Stocks have been in rally mode over the past several months. Because of that, there aren't quite as many bargains around.
However, a few compelling opportunities remain. Brookfield Infrastructure Partners (BIP 1.70%), Devon Energy (DVN 1.51%), and Energy Transfer (ET -0.06%) are still incredibly cheap. Here's why bargain-hunting investors will want to take advantage of these spectacular buying opportunities.
Growth on sale
Brookfield Infrastructure Partners has been a growth machine over the past decade. The global infrastructure operator has grown its funds from operations (FFO) per unit at an 11% annual rate while increasing its dividend by 9% per year. The company expects FFO to grow by more than 10% again this year, pushing it up to around $3 per unit.
Fast-growing companies like Brookfield usually trade at a premium valuation. However, that's not the case here. Units currently sell for less than $36 apiece.
That gives it a valuation multiple of 12x forward earnings, which is dirt cheap, compared to the broader market. The S&P 500 currently trades at a forward price-to-earnings ratio (P/E) of more than 20x, while the Nasdaq 100 is approaching 29x.
Brookfield Infrastructure Partners is also cheaper than its corporate twin. The economically equivalent Brookfield Infrastructure Corporation's (BIPC 1.23%) share price is above $46, giving it a valuation of more than 15x FFO. While that's still cheap relative to the broader market, it's not as low as the partnership units.
That lower valuation is why the partnership offers a higher dividend yield than its corporate twin (4.2%, versus 3.3%) and the broader market (the S&P 500's dividend yield is 1.5%).

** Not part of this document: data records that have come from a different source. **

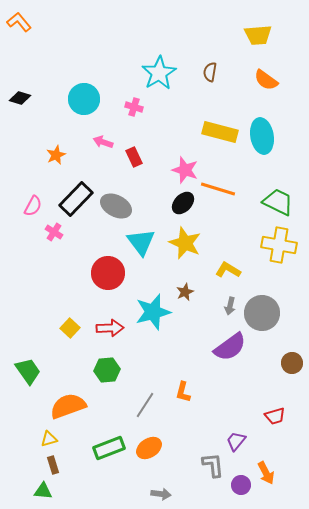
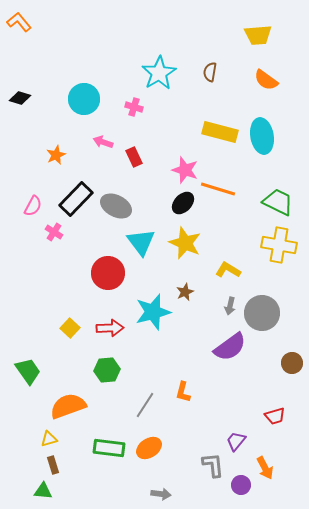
green rectangle at (109, 448): rotated 28 degrees clockwise
orange arrow at (266, 473): moved 1 px left, 5 px up
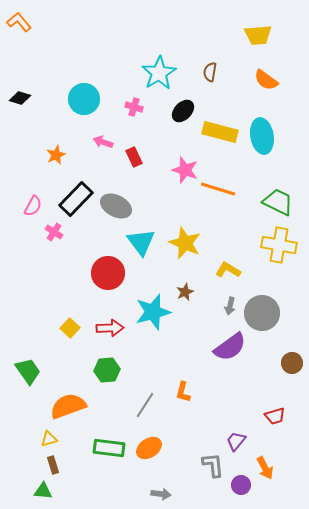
black ellipse at (183, 203): moved 92 px up
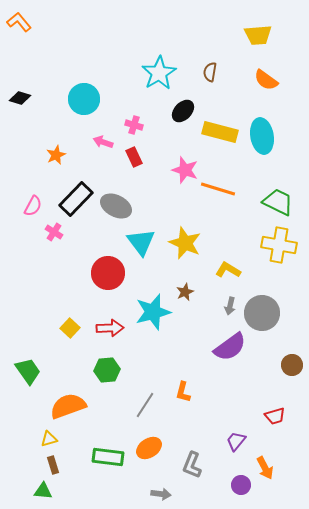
pink cross at (134, 107): moved 18 px down
brown circle at (292, 363): moved 2 px down
green rectangle at (109, 448): moved 1 px left, 9 px down
gray L-shape at (213, 465): moved 21 px left; rotated 152 degrees counterclockwise
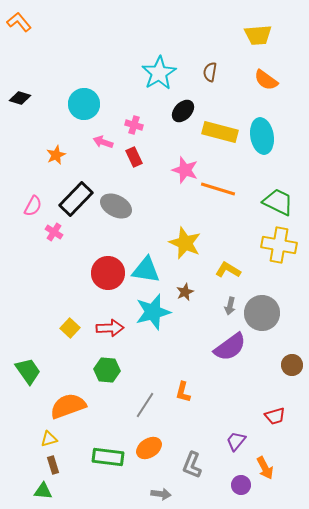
cyan circle at (84, 99): moved 5 px down
cyan triangle at (141, 242): moved 5 px right, 28 px down; rotated 44 degrees counterclockwise
green hexagon at (107, 370): rotated 10 degrees clockwise
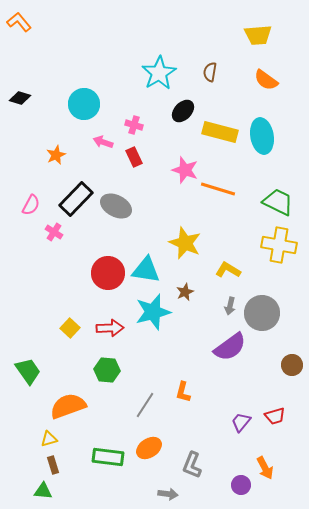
pink semicircle at (33, 206): moved 2 px left, 1 px up
purple trapezoid at (236, 441): moved 5 px right, 19 px up
gray arrow at (161, 494): moved 7 px right
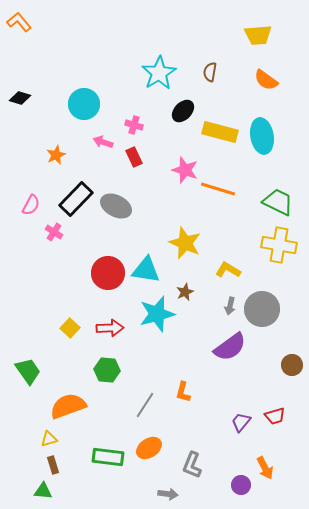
cyan star at (153, 312): moved 4 px right, 2 px down
gray circle at (262, 313): moved 4 px up
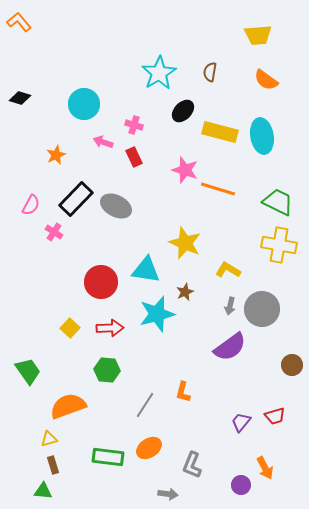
red circle at (108, 273): moved 7 px left, 9 px down
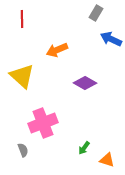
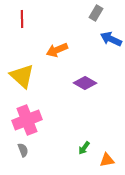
pink cross: moved 16 px left, 3 px up
orange triangle: rotated 28 degrees counterclockwise
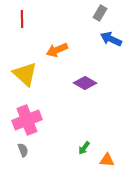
gray rectangle: moved 4 px right
yellow triangle: moved 3 px right, 2 px up
orange triangle: rotated 14 degrees clockwise
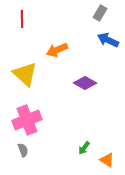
blue arrow: moved 3 px left, 1 px down
orange triangle: rotated 28 degrees clockwise
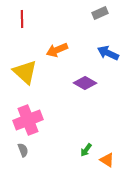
gray rectangle: rotated 35 degrees clockwise
blue arrow: moved 13 px down
yellow triangle: moved 2 px up
pink cross: moved 1 px right
green arrow: moved 2 px right, 2 px down
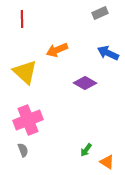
orange triangle: moved 2 px down
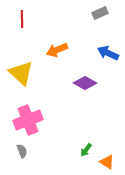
yellow triangle: moved 4 px left, 1 px down
gray semicircle: moved 1 px left, 1 px down
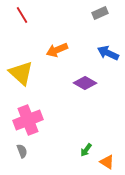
red line: moved 4 px up; rotated 30 degrees counterclockwise
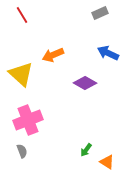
orange arrow: moved 4 px left, 5 px down
yellow triangle: moved 1 px down
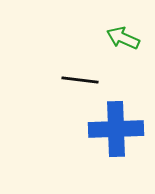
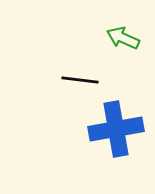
blue cross: rotated 8 degrees counterclockwise
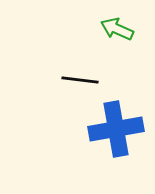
green arrow: moved 6 px left, 9 px up
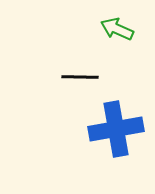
black line: moved 3 px up; rotated 6 degrees counterclockwise
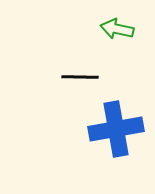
green arrow: rotated 12 degrees counterclockwise
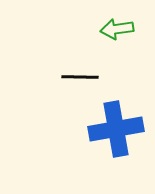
green arrow: rotated 20 degrees counterclockwise
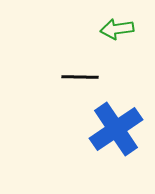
blue cross: rotated 24 degrees counterclockwise
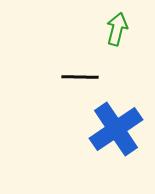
green arrow: rotated 112 degrees clockwise
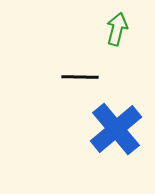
blue cross: rotated 6 degrees counterclockwise
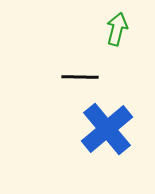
blue cross: moved 9 px left
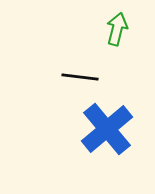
black line: rotated 6 degrees clockwise
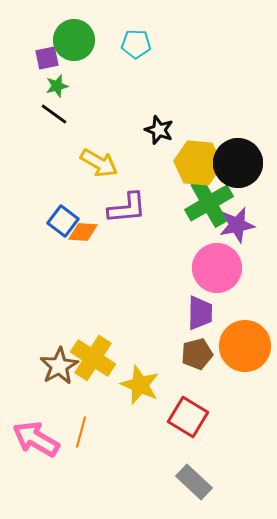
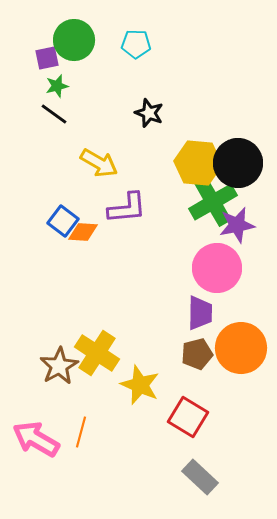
black star: moved 10 px left, 17 px up
green cross: moved 4 px right, 1 px up
orange circle: moved 4 px left, 2 px down
yellow cross: moved 4 px right, 5 px up
gray rectangle: moved 6 px right, 5 px up
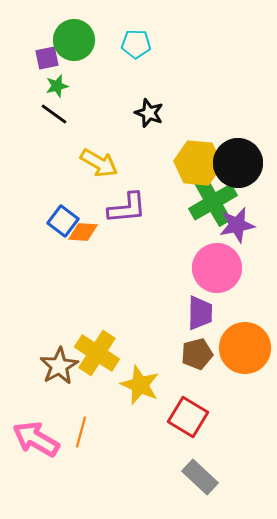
orange circle: moved 4 px right
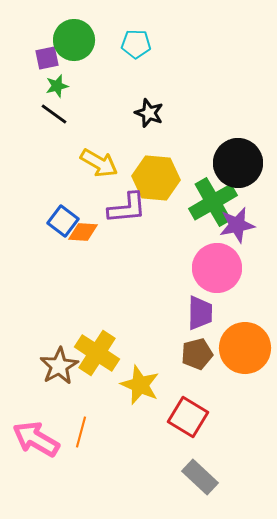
yellow hexagon: moved 42 px left, 15 px down
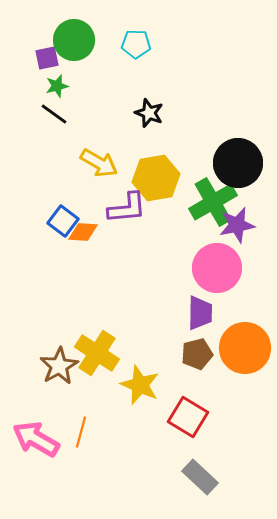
yellow hexagon: rotated 15 degrees counterclockwise
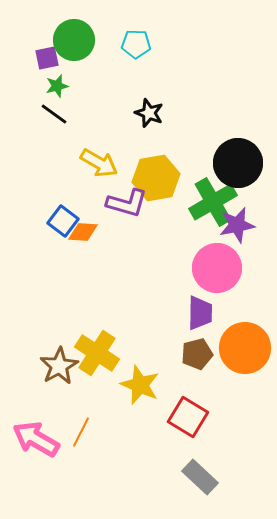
purple L-shape: moved 5 px up; rotated 21 degrees clockwise
orange line: rotated 12 degrees clockwise
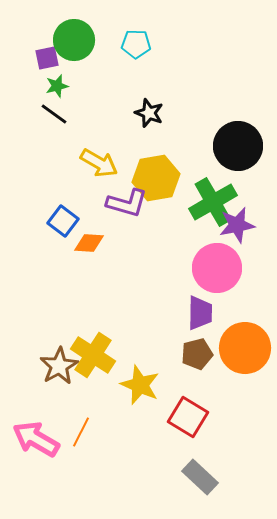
black circle: moved 17 px up
orange diamond: moved 6 px right, 11 px down
yellow cross: moved 4 px left, 2 px down
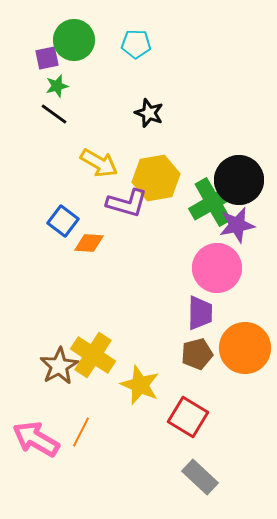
black circle: moved 1 px right, 34 px down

This payout gives investors a nice base return to go with outsized upside potential.
An oil-fueled catalyst on the horizon
Shares of Devon Energy have fallen along with oil prices over the past year:
However, the company still produces a lot of cash. At $70 a barrel (slightly below the recent price), it can produce over $2 billion in free cash flow. That gives it a free-cash-flow yield of around 8%, which is attractive since most companies trade at a much lower free-cash-flow yield.
Devon certainly believes its shares are a great buying opportunity. The company repurchased $692 million of its stock during the first quarter. It also boosted its share repurchase plan by 50%, to $3 billion.
Meanwhile, the company isn't the only one buying shares. CEO Rick Muncrief stated on the first-quarter call, "In addition to our corporate buyback activity, multiple members of our management team, myself included, have also demonstrated their conviction in Devon's value proposition by purchasing stock in the open market over the past few months."
Devon will be even cheaper if oil prices rise, which could be on the horizon. OPEC has been working to hold back supplies in an effort to boost prices.
That could start working later this year, given the forecast that demand should outpace supply in the second half. Higher prices would enable Devon to produce more cash, which it could use to repurchase more of its attractively priced shares.
Low valuation = high yield
Midstream giant Energy Transfer expects to produce $13.1 billion to $13.5 billion of adjusted earnings before interest, taxes, depreciation, and amortization (EBITDA) this year. With an enterprise value (EV) of $96.6 billion, it trades at a little more than 7x EV to EBITDA.
That's incredibly cheap for a well-oiled machine like Energy Transfer. That dirt cheap valuation is why the master limited partnership currently yields 9.4%.
The company trades as if it will never grow again, which isn't the case. It expects to invest $2 billion into high-return expansion projects that will grow its cash flow in the coming quarters. Meanwhile, it recently acquired Lotus Midstream in a $1.45 billion deal, which will boost its cash flow.
It has ample financial flexibility to fund growth-related investments. Energy Transfer produced $965 million in excess free cash after paying distributions during the first quarter. Meanwhile, it expects its leverage ratio to be at the lower end of its 4x-4.5x target range in the future. The company's growing cash flow and strong financial profile support its plan to increase its already high-yielding distribution by 3% to 5% per year.
Too cheap to ignore
Brookfield Infrastructure Partners, Devon Energy, and Energy Transfer trade at ridiculously low prices these days and there's no justifiable reason for their cheap prices. They generate lots of cash and have strong financial profiles. Because of that, they look like incredible bargain buys right now.